What you need to do: Across all the entries, tally the lines holding the word "opportunities", and give the number by itself.

Material for this exercise:
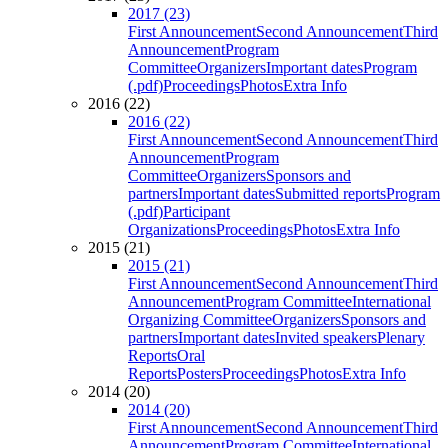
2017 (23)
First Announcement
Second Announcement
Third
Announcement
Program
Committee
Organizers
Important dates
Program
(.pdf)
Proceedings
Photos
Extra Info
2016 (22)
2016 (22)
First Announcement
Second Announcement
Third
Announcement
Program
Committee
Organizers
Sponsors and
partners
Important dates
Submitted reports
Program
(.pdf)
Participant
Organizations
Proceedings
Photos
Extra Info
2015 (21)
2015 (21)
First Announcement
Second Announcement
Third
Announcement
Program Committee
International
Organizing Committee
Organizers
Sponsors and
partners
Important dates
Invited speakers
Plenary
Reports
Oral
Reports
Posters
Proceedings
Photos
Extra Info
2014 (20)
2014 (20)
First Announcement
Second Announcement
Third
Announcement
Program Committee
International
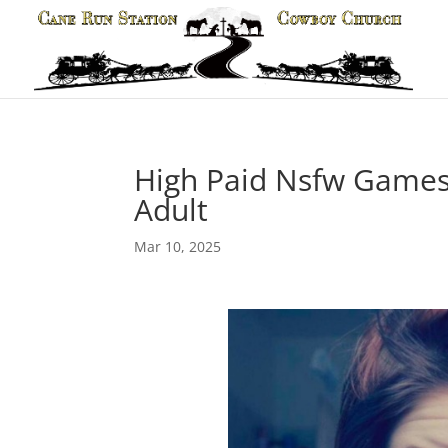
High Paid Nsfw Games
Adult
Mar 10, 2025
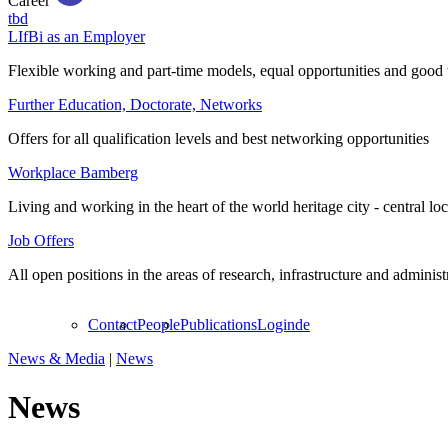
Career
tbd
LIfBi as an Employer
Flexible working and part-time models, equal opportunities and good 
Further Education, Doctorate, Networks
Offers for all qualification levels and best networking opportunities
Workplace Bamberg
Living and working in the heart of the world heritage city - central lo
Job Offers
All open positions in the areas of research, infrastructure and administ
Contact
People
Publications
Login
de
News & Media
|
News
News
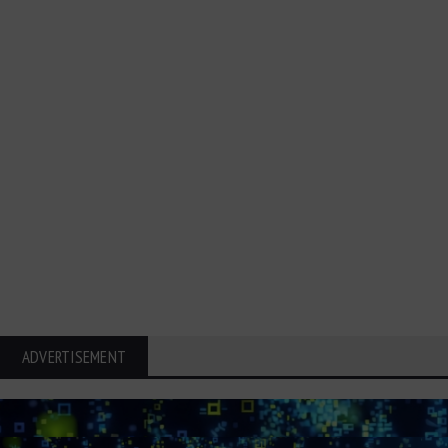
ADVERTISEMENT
==
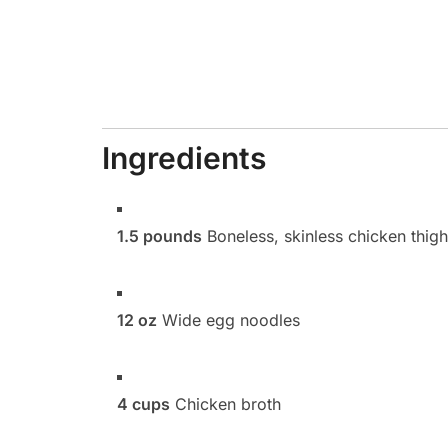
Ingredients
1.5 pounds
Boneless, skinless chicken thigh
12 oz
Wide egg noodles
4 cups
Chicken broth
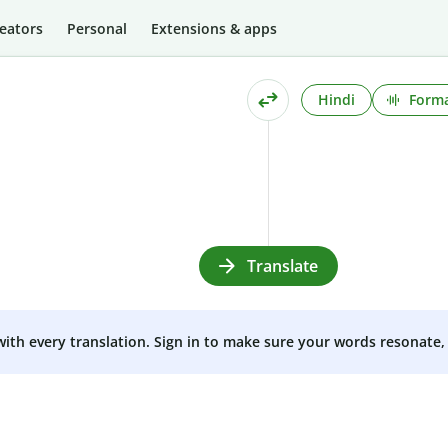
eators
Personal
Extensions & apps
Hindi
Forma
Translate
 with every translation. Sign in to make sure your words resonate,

Task response: 2